Active lifestyle: I don't count this one as nearly as much of a success. Yes, I am walking FAR more frequently. I try to take a walk with Brody in the stroller almost every day. But it's usually a short walk, like to the grocery store or Trader Joe's, and it's definitely not a "power walk". I've also been doing about 15 minutes of strengthening exercises at home about four times a week (sit-ups, leg lifts, push-ups, etc.). But I still haven't made it to the gym. Yes, we pay for a gym membership that doesn't really get used. And yes, they have childcare, so it shouldn't be that hard for me to plan time to go during the week. But since the last few times Brody went to the childcare, he cried so much that they had to come get me, I haven't been excited about the idea of bringing him back. I just need to do it, but there's always an excuse, like he has a cold or he's grumpy because it's too close to naptime. I realize it's time to move past the excuses and just give it a try because I'd really like to start going to at least one of the weekly exercise classes that they offer (yoga and kickboxing have been quite fun in the past). I put the classes that sounded good on my calendar, so at least I'll have a reminder that I'm not doing it.

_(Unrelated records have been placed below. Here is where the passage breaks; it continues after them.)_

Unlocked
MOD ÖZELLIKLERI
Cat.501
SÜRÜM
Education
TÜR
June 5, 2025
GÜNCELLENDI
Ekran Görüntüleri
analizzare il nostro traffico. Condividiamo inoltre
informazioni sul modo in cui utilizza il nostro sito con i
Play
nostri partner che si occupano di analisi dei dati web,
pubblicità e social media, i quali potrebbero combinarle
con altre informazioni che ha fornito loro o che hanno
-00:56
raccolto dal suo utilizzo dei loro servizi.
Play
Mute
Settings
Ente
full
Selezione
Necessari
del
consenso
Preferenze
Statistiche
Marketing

Cook at home AND Eat healthier (less fast food) AND Drink less soda: I think I can safely put these in one category, since they've all been about equally successful. I've been making meals at home usually every weekday, and we go out, or pick up food to bring home only on the weekends. I try to limit eating out on the weekends to no more than one meal per day, but that can be difficult depending on what we have planned for the day. We probably end up having "fast food" close to once a week, and I'm drinking about one to two sodas per week, which is far less than previously. Yes, it's healthier and I'm sure we're saving money. But that doesn't mean that I don't think about eating out every single day. I would gladly have El Pollo Loco for lunch everyday, or have Chris stop to pick up Panda Express on his way home. But the reality is that there is no way that we could do that AND still stay within my allotted 19 points per day. (Yeah, I started with 21, but it turns out you lose WW points as you slim down. Unfair!) We can eat a few meals out on the weekend because I save up my weekly "splurge" points, and even then, I really try to limit the portion sizes (kid's meals or sharing meals often works). I have simplified cooking at home so that it's now much easier, and I have several meals that can be put together in about 15 minutes or even less. I cook extra so that we have leftovers for lunches, and we usually have leftovers for dinner a couple of nights a week as well. It's going really well, but I still like eating out. I guess that's just one of those things where I will always have to limit myself.

And all of this cooking at home hasn't really helped Jake's eating habits. Since I wait to eat dinner with Chris after he gets home, we usually don't eat until after we put the boys down for bed. So yes, I make a separate meal for my picky eater every night, which is almost always chicken nuggets, macaroni and cheese, bean and cheese burritos, or pepperoni pizza. And yes, that's a topic for a whole other blog.

Find a hobby: Nope, haven't done this one. I'm enjoying this blogging thing, but I don't really stick with it regularly enough to call it a hobby. I read a book (Pride and Prejudice). (BTW, I found it to be quite like a Harlequin romance novel where bickering=foreplay. But then, just when you think it's all going to pay off, there's NO steamy sex scene and the book is over. I felt a little robbed. And actually, I read two books, if you count Solve Your Child's Sleep Problems, which by the way, I haven't solved at all. But again, that's a whole other blog.) I love reading books; I always have. But my problem is that once I pick up a book, I find it very hard to put back down until I've read it all the way through. I could never understand people that read several books simultaneously. Don't you want to know how the first one ends? Don't you get so wrapped up in the characters and their lives that you find everything else in your life a distraction? No? Well, I guess that's just me. So, I don't think reading is the best hobby for me, unless it's okay for me to totally ignore my kids and my husband. Maybe I should take some kind of class- photography or karate or something. I'll have to think on this one.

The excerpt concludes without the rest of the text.